Fujita Health University in Toyoake, Aichi Prefecture, is partnering with Toyota Motor Corp. to open a Robotic Smart Home — a base for nursing robots at the Toyoake apartment complex — next spring.
As the nation approaches a “superaging” society when the baby boomer generation turns 75 years old and above, the project aims to develop small robots that can be easily installed in small Japanese houses, with the cooperation of residents.
The Toyoake housing complex opened in 1971 and currently has some 4,500 residents. But 45 years after its completion, the facility’s occupants are now predominantly elderly with 26.2 percent aged over 65.

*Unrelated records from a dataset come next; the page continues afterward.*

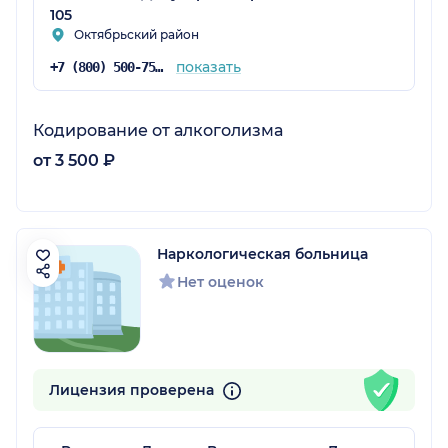
105
Октябрьский район
показать
+7 (800) 500-75-94
Кодирование от алкоголизма
от 3 500 ₽
Наркологическая больница
Нет оценок
Лицензия проверена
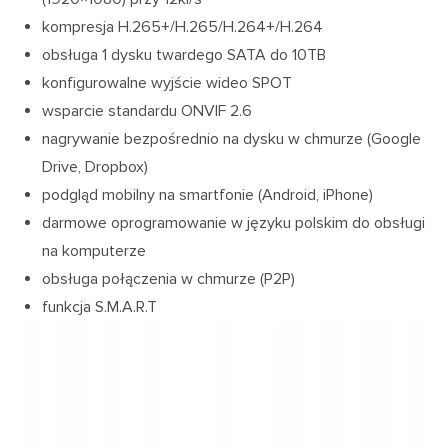
kompresja H.265+/H.265/H.264+/H.264
obsługa 1 dysku twardego SATA do 10TB
konfigurowalne wyjście wideo SPOT
wsparcie standardu ONVIF 2.6
nagrywanie bezpośrednio na dysku w chmurze (Google
Drive, Dropbox)
podgląd mobilny na smartfonie (Android, iPhone)
darmowe oprogramowanie w języku polskim do obsługi
na komputerze
obsługa połączenia w chmurze (P2P)
funkcja S.M.A.R.T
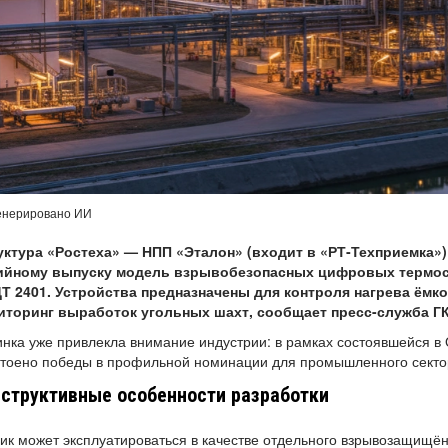
енерировано ИИ
уктура «Ростеха» — НПП «Эталон» (входит в «РТ‑Техприемка»
ийному выпуску модель взрывобезопасных цифровых термосе
Т 2401. Устройства предназначены для контроля нагрева ёмко
иторинг выработок угольных шахт, сообщает пресс-служба ГК
нка уже привлекла внимание индустрии: в рамках состоявшейся в
стоено победы в профильной номинации для промышленного секто
структивные особенности разработки
ик может эксплуатироваться в качестве отдельного взрывозащищён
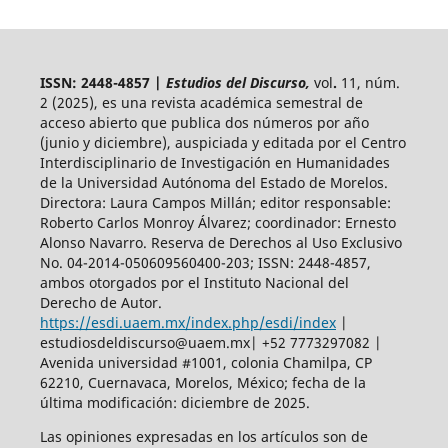
ISSN: 2448-4857 |
Estudios del Discurso,
vol
.
11, núm.
2 (2025),
es una revista académica semestral de
acceso abierto
que publica dos números por año
(junio y diciembre), auspiciada y
editada por el Centro
Interdisciplinario de Investigación en Humanidades
de la Universidad Autónoma del Estado de Morelos.
Directora: Laura Campos Millán; editor responsable:
Roberto Carlos Monroy Álvarez; coordinador: Ernesto
Alonso Navarro. Reserva de Derechos al Uso Exclusivo
No. 04-2014-050609560400-203; ISSN: 2448-4857,
ambos otorgados por el Instituto Nacional del
Derecho de Autor.
https://esdi.uaem.mx/index.php/esdi/index
|
estudiosdeldiscurso@uaem.mx| +52 7773297082 |
Avenida universidad #1001, colonia Chamilpa, CP
62210, Cuernavaca, Morelos, México; fecha de la
última modificación: diciembre de 2025.
Las opiniones expresadas en los artículos son de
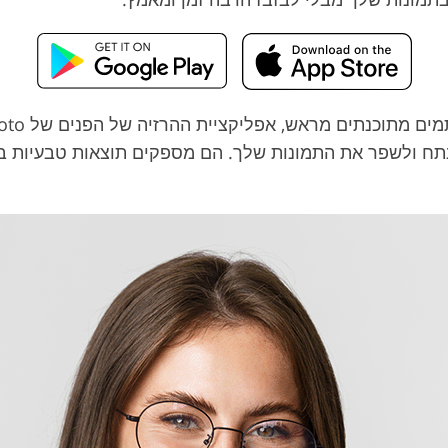
נתח ולשפר את התמונות שלך. הם מספקים תוצאות טבעיות ב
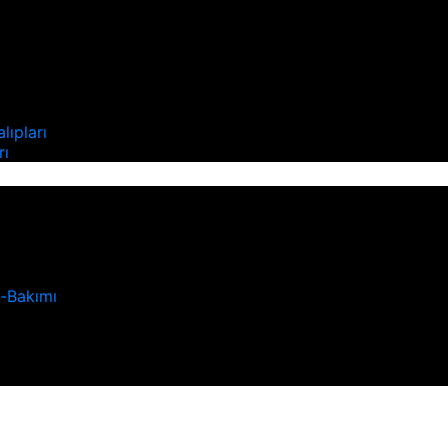
ı
lıpları
rı
u-Bakımı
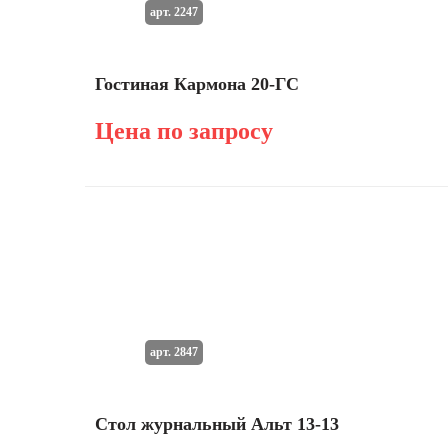
арт. 2247
Гостиная Кармона 20-ГС
Цена по запросу
арт. 2847
Стол журнальный Альт 13-13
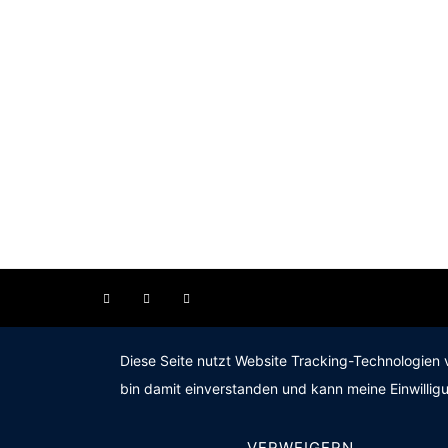
Diese Seite nutzt Website Tracking-Technologien 
bin damit einverstanden und kann meine Einwilligu
VERWEIGERN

In 2014, the university signed a comprehensive agreement on nursing care and medical services with the city of Toyoake and the Urban Renaissance Agency.

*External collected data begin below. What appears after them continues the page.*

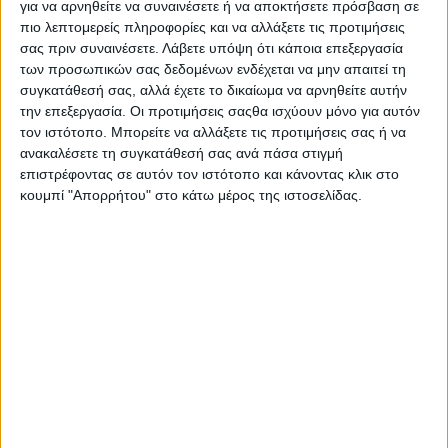
για να αρνηθείτε να συναινέσετε ή να αποκτήσετε πρόσβαση σε
πιο λεπτομερείς πληροφορίες και να αλλάξετε τις προτιμήσεις
σας πριν συναινέσετε.
Λάβετε υπόψη ότι κάποια επεξεργασία
των προσωπικών σας δεδομένων ενδέχεται να μην απαιτεί τη
συγκατάθεσή σας, αλλά έχετε το δικαίωμα να αρνηθείτε αυτήν
την επεξεργασία. Οι προτιμήσεις σαςθα ισχύουν μόνο για αυτόν
τον ιστότοπο. Μπορείτε να αλλάξετε τις προτιμήσεις σας ή να
ανακαλέσετε τη συγκατάθεσή σας ανά πάσα στιγμή
επιστρέφοντας σε αυτόν τον ιστότοπο και κάνοντας κλικ στο
κουμπί "Απορρήτου" στο κάτω μέρος της ιστοσελίδας.
Πλέον, η συγκοµιδή έχει ανεβάσει ρυθµούς στις
µεγαλύτερες ζώνες µε ενδείξεις για επιστροφή σε κάτι
ενδιάµεσο µεταξύ φυσιολογικής απόδοσης και
υποαπόδοσης. Στα θετικά πάντως συγκαταλέγεται η
έλλειψη υποσυνείδητου «άγχους» για το πλαφόν της
συνδεδεµένης ενίσχυσης (τυπικά 900 κιλά). Αληθεύει
βέβαια πως σε αρκετά χωριά, ειδικά στη Μακεδονία,
κάποια ηµιξερικά και ξερικά καλαµπόκια υπέφεραν και σε
αυτές τις ζώνες τα 1.000 κιλά µοιάζουν τελικά σχεδόν
όνειρο.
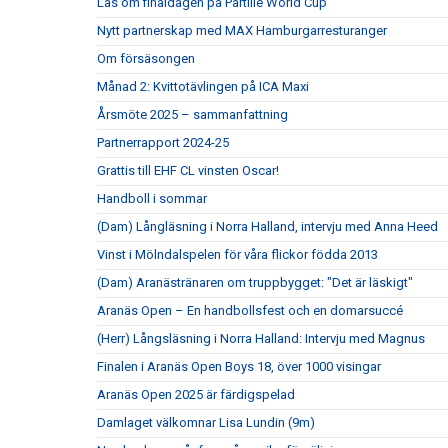
Läs om finaldagen på Partille World Cup
Nytt partnerskap med MAX Hamburgarresturanger
Om försäsongen
Månad 2: Kvittotävlingen på ICA Maxi
Årsmöte 2025 – sammanfattning
Partnerrapport 2024-25
Grattis till EHF CL vinsten Oscar!
Handboll i sommar
(Dam) Långläsning i Norra Halland, intervju med Anna Heed
Vinst i Mölndalspelen för våra flickor födda 2013
(Dam) Aranästränaren om truppbygget: "Det är läskigt"
Aranäs Open – En handbollsfest och en domarsuccé
(Herr) Långsläsning i Norra Halland: Intervju med Magnus
Finalen i Aranäs Open Boys 18, över 1000 visingar
Aranäs Open 2025 är färdigspelad
Damlaget välkomnar Lisa Lundin (9m)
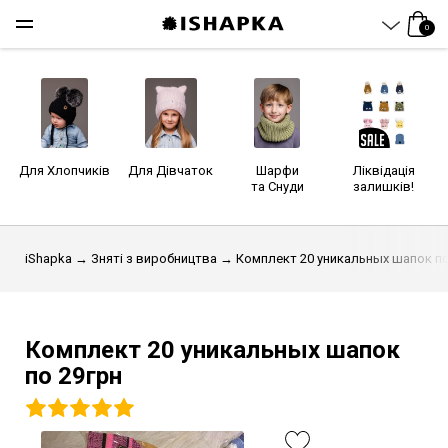
0
Для Хлопчиків
Для Дівчаток
Шарфи
Ліквідація
та Снуди
залишків!
iShapka
→
Зняті з виробництва
→ Комплект 20 уникальных шапок по
Комплект 20 уникальных шапок
по 29грн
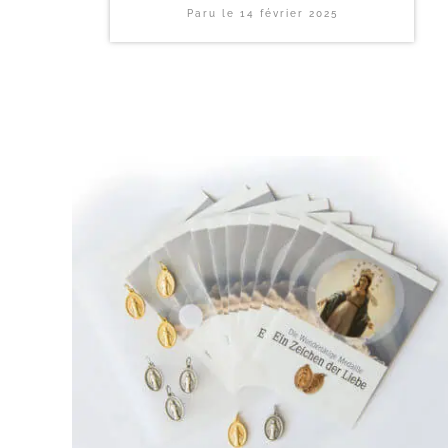
Paru le
14 février 2025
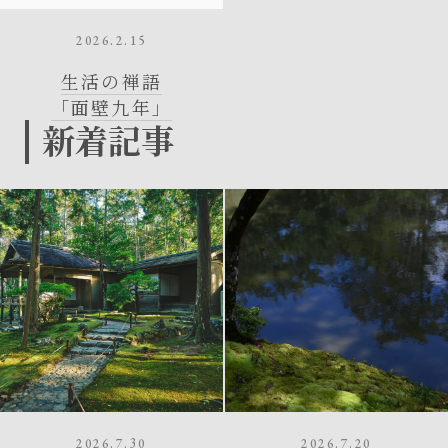
2026.2.15
生活の禅語
「面壁九年」
新着記事
2026.7.30
2026.7.20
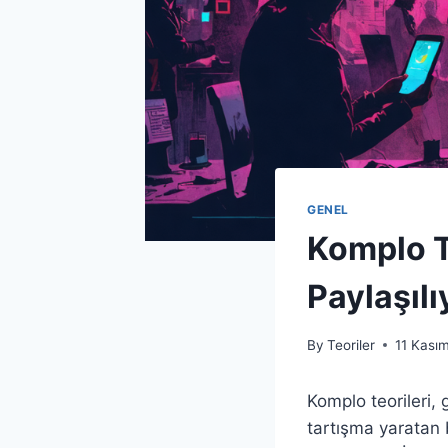
GENEL
Komplo T
Paylaşılı
By
Teoriler
11 Kası
Komplo teorileri,
tartışma yaratan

Based on the agreement, the university opened the Fujita Machikado clinic within the complex to provide group exercise classes as part of preventive care. It also encourages its students to live in vacant rooms at the complex and interact with the residents.
The nursing robot project, meanwhile, started with the aim of supporting elderly people living in their own homes.
By next spring, the complex’s meeting room will be renovated into a 75-sq.-meter showroom that replicates one of its living rooms.
The university, together with Toyota and Moritoh Corp., a nursing care lift manufacturer in Ichinomiya, Aichi Prefecture, will focus on developing robots that can assist people in moving within the house or using a toilet, the kind of help often requested by elderly people receiving nursing care at home.
To be displayed at the showroom will be robots that can perform activities such as getting drinks and opening a curtain, as well as a system that allows people to participate in exercise classes remotely via a TV screen.
Elderly residents will be invited to the showroom to try using the robots starting in fall 2017, and the project team will clarify issues that need to be resolved before putting the devices on the market.
“Most of the nursing robots available now are large and not very suitable to move around in small houses,” said Eiichi Saito, vice president of the university. Saito, who is in charge of the project, has also collaborated with Toyota in the past in developing robots for rehabilitation and walking assistance.
“We want to build a nursing robot and a living space where elderly people can live comfortably,” he said.
This section, appearing Tuesdays, features topics and issues from the Chubu region covered by the Chunichi Shimbun. The original article was published on June 17.